■ **Exercise brief**
From the records below, print exactly the lines starting at the one containing "para afirmar que el movimiento de los" and ending at the one containing "La Asamblea Nacional, único órgano legítimo", ends included, and nothing else.

[Collected data]
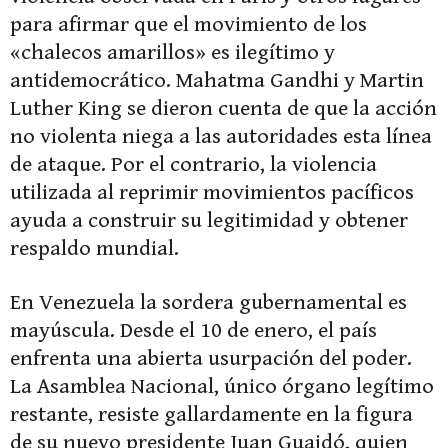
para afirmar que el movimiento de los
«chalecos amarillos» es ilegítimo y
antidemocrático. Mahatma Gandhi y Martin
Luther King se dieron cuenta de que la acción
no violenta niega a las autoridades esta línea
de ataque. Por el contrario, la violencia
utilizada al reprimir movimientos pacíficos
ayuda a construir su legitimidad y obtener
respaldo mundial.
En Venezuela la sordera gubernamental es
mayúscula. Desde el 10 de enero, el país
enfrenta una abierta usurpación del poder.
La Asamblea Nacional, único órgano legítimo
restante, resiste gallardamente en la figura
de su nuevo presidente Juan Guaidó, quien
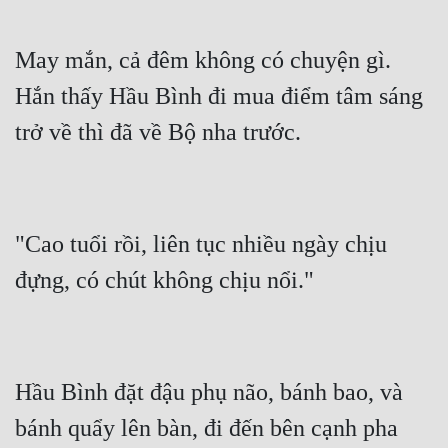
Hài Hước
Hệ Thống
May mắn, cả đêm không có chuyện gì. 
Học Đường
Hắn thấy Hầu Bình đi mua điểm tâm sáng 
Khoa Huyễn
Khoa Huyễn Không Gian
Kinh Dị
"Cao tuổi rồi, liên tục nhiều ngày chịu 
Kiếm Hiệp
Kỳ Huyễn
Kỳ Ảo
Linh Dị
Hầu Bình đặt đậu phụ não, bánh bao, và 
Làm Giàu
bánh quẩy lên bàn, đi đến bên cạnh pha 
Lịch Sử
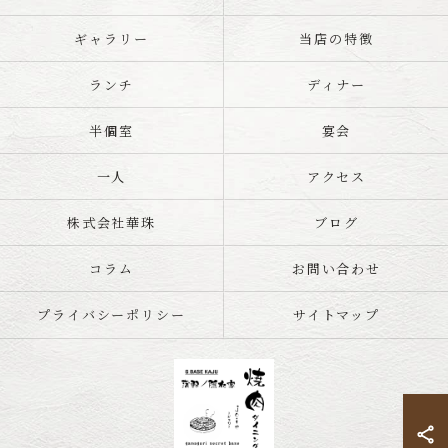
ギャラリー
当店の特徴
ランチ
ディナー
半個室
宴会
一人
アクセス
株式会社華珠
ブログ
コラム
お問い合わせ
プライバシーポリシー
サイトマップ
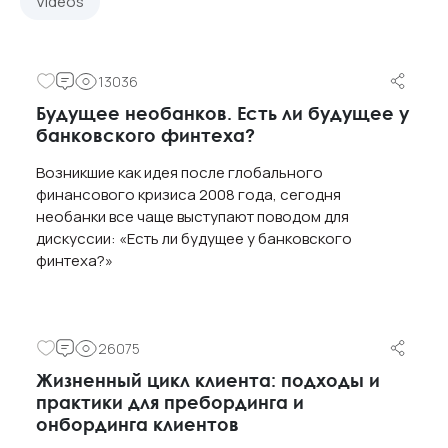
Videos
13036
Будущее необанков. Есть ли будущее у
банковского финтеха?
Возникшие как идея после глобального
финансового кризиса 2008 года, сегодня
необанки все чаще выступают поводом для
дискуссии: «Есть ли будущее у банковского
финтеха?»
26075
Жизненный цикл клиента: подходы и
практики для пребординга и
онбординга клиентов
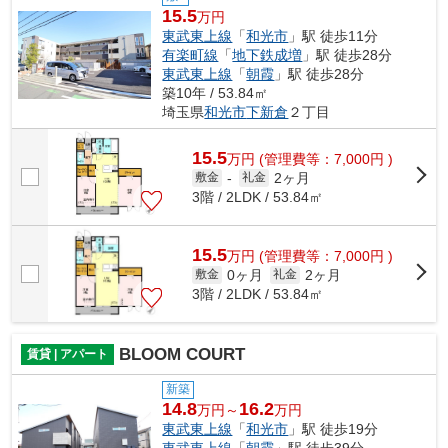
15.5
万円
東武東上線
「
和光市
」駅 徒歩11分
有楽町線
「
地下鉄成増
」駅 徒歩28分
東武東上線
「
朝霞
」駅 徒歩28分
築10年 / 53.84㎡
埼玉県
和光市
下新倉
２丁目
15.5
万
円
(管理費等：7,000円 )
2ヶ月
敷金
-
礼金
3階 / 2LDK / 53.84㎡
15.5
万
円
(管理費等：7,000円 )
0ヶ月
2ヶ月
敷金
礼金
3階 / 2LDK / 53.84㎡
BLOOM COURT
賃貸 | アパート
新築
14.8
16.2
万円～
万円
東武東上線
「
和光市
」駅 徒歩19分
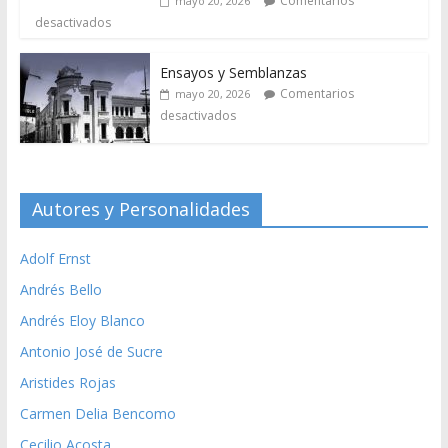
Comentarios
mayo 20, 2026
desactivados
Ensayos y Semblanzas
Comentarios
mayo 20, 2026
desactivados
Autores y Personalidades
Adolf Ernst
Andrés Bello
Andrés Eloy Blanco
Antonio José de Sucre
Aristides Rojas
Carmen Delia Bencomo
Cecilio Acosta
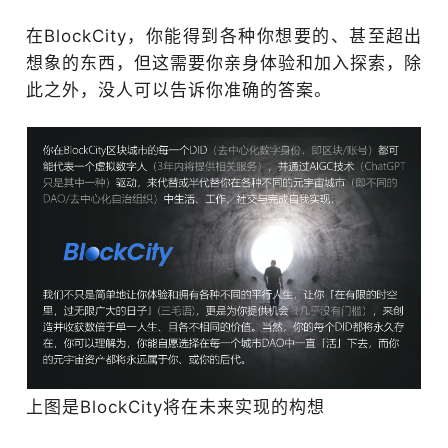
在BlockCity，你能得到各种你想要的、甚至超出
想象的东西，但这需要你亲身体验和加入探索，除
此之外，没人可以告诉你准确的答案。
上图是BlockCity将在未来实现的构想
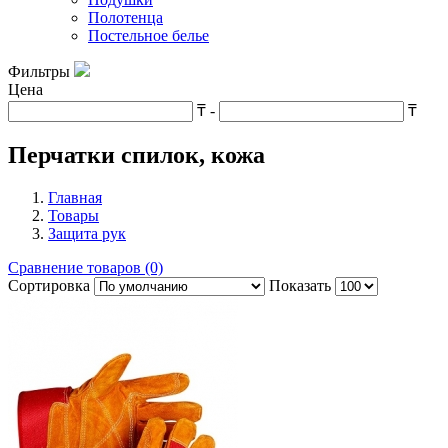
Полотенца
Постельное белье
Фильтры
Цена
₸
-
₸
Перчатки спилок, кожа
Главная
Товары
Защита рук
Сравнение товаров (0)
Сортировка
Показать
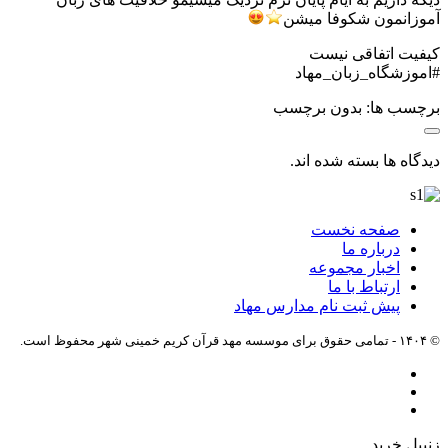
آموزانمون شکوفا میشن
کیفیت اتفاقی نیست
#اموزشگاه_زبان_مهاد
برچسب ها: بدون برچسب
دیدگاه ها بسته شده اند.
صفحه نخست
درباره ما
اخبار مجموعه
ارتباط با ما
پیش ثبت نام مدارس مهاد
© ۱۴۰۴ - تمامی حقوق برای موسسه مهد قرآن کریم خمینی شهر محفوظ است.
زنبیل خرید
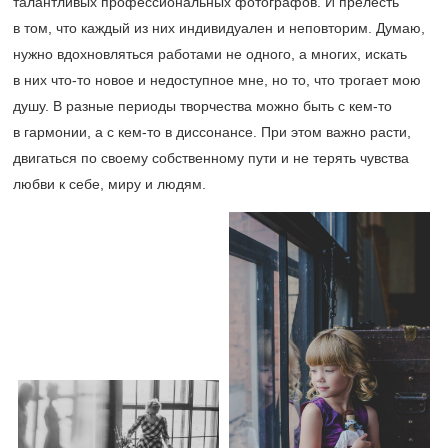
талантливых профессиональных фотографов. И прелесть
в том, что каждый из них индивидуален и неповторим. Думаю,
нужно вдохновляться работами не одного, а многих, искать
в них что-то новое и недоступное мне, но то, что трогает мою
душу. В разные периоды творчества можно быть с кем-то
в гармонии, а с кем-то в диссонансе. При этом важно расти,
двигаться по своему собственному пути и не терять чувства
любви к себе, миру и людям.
--
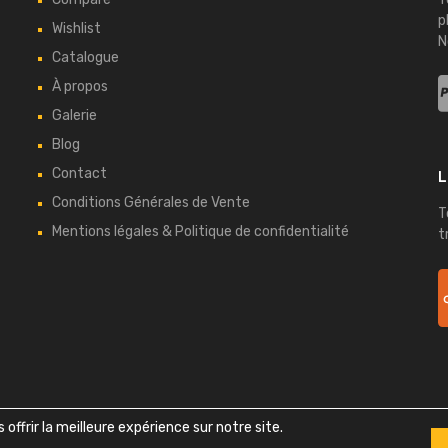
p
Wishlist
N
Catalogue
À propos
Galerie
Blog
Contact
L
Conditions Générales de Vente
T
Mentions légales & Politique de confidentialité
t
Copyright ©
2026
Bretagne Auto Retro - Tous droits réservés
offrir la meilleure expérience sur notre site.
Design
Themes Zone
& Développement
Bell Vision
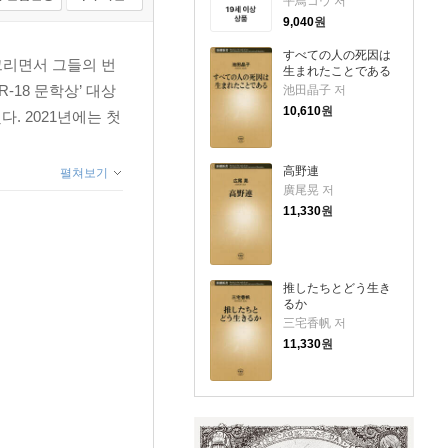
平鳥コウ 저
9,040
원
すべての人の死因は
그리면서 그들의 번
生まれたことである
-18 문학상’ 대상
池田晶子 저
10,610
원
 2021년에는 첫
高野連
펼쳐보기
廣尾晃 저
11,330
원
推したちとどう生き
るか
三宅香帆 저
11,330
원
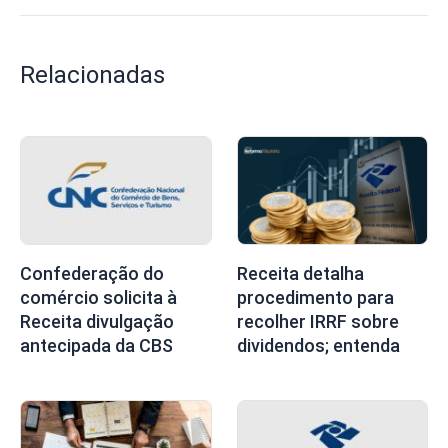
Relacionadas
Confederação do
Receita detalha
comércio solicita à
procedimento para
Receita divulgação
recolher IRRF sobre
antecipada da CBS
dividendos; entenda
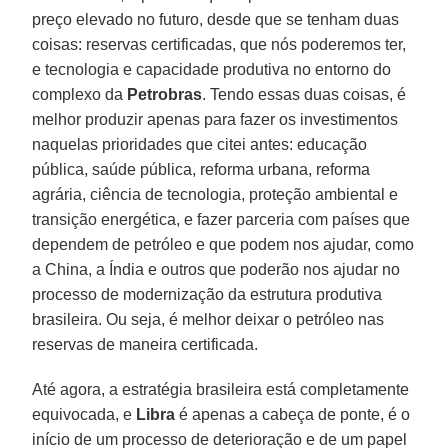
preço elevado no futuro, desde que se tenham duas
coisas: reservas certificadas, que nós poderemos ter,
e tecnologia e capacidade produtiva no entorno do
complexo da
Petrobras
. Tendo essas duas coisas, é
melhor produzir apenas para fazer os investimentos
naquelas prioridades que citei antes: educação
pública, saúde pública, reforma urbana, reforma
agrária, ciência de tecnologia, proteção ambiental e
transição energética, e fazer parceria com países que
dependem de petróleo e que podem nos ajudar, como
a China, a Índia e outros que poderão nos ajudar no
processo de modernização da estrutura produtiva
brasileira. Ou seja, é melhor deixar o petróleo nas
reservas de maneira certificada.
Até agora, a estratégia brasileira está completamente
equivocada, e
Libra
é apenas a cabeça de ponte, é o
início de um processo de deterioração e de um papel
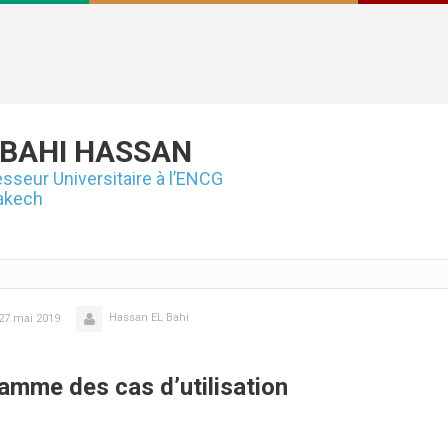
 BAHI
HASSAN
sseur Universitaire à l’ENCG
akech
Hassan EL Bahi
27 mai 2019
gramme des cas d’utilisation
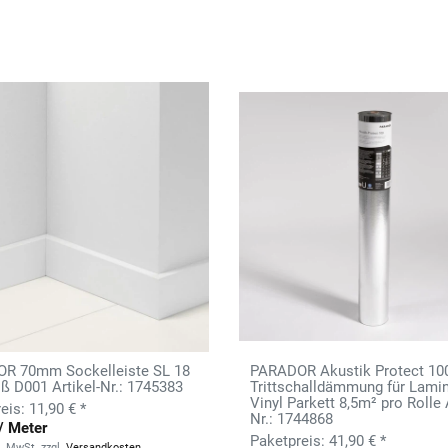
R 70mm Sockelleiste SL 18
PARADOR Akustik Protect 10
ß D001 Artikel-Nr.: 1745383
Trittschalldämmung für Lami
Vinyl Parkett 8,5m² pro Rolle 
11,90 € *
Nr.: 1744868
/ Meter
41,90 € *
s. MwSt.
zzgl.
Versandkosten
---
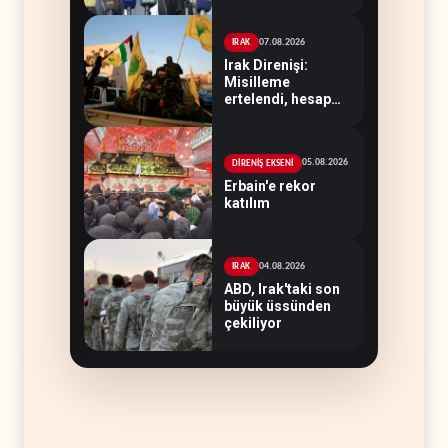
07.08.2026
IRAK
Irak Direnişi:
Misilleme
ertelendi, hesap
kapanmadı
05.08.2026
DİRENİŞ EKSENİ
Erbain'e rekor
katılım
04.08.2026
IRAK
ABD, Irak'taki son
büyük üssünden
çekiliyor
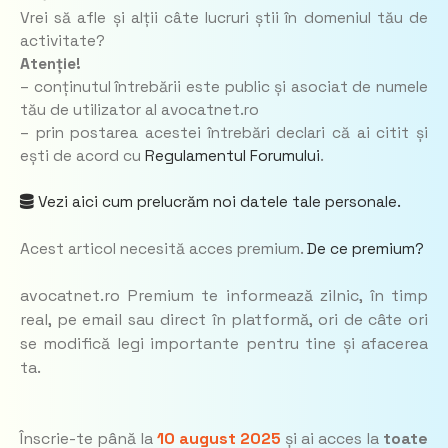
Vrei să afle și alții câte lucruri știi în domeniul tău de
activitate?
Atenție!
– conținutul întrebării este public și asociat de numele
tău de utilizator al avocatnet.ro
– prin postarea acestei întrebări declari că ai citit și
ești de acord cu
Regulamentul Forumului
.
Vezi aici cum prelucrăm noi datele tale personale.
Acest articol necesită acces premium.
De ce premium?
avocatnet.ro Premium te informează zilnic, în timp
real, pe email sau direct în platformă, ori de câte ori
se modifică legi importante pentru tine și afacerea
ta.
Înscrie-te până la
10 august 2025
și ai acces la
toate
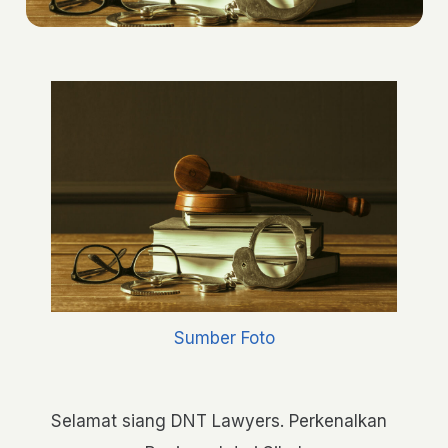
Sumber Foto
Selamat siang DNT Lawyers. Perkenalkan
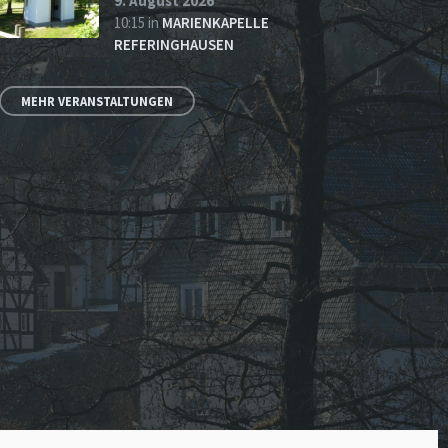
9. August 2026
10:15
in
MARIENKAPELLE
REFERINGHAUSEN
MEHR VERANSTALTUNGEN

■ **Output below**
para afirmar que el movimiento de los
«chalecos amarillos» es ilegítimo y
antidemocrático. Mahatma Gandhi y Martin
Luther King se dieron cuenta de que la acción
no violenta niega a las autoridades esta línea
de ataque. Por el contrario, la violencia
utilizada al reprimir movimientos pacíficos
ayuda a construir su legitimidad y obtener
respaldo mundial.
En Venezuela la sordera gubernamental es
mayúscula. Desde el 10 de enero, el país
enfrenta una abierta usurpación del poder.
La Asamblea Nacional, único órgano legítimo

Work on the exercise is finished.